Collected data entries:
-*-
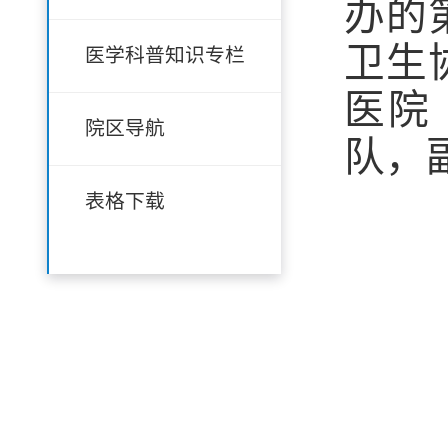
办的
卫生
医学科普知识专栏
医院
院区导航
队，
表格下载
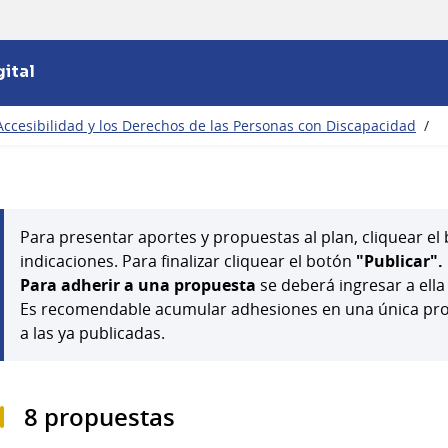
ital
Accesibilidad y los Derechos de las Personas con Discapacidad
/
Para presentar aportes y propuestas al plan, cliquear e
indicaciones. Para finalizar cliquear el botón
"Publicar".
Para adherir a una propuesta
se deberá ingresar a ella
Es recomendable acumular adhesiones en una única prop
a las ya publicadas.
8 propuestas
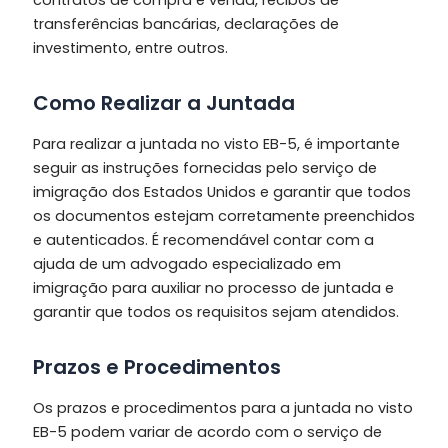
transferências bancárias, declarações de
investimento, entre outros.
Como Realizar a Juntada
Para realizar a juntada no visto EB-5, é importante
seguir as instruções fornecidas pelo serviço de
imigração dos Estados Unidos e garantir que todos
os documentos estejam corretamente preenchidos
e autenticados. É recomendável contar com a
ajuda de um advogado especializado em
imigração para auxiliar no processo de juntada e
garantir que todos os requisitos sejam atendidos.
Prazos e Procedimentos
Os prazos e procedimentos para a juntada no visto
EB-5 podem variar de acordo com o serviço de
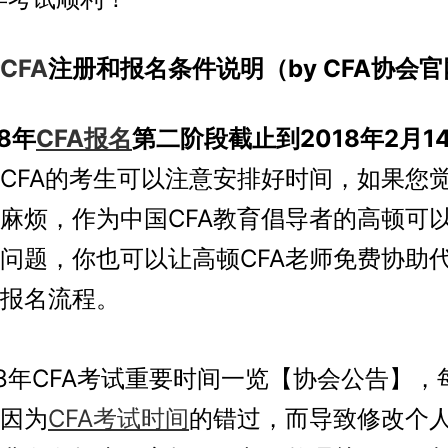
CFA
注册和报名条件说明（by CFA协会
18年
CFA报名
第二阶段截止到2018年2月1
CFA的考生可以注意安排好时间，如果您
麻烦，作为中国CFA教育倡导者的高顿可
问题，你也可以让高顿CFA老师免费协助
报名流程。
年CFA考试重要时间一览【协会公告】，
因为
CFA考试时间
的错过，而导致修改个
-*-
What is needed → Retype exactly. Start at the line with "第二阶段截止到2018年2月1" and stop at the last line of the data.

Answer box →
第二阶段截止到2018年2月1
CFA的考生可以注意安排好时间，如果您
麻烦，作为中国CFA教育倡导者的高顿可
问题，你也可以让高顿CFA老师免费协助
报名流程。
年CFA考试重要时间一览【协会公告】，
因为
CFA考试时间
的错过，而导致修改个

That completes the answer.